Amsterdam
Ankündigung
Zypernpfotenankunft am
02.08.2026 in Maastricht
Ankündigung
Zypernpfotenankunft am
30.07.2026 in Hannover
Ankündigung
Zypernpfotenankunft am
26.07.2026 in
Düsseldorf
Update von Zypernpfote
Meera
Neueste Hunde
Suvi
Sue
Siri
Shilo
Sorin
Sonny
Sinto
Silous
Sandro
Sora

▶ _Task brief_: Copy all of the data exactly. Skip nothing.

▶ _Answer to this problem_:
Amsterdam
Ankündigung
Zypernpfotenankunft am
02.08.2026 in Maastricht
Ankündigung
Zypernpfotenankunft am
30.07.2026 in Hannover
Ankündigung
Zypernpfotenankunft am
26.07.2026 in
Düsseldorf
Update von Zypernpfote
Meera
Neueste Hunde
Suvi
Sue
Siri
Shilo
Sorin
Sonny
Sinto
Silous
Sandro
Sora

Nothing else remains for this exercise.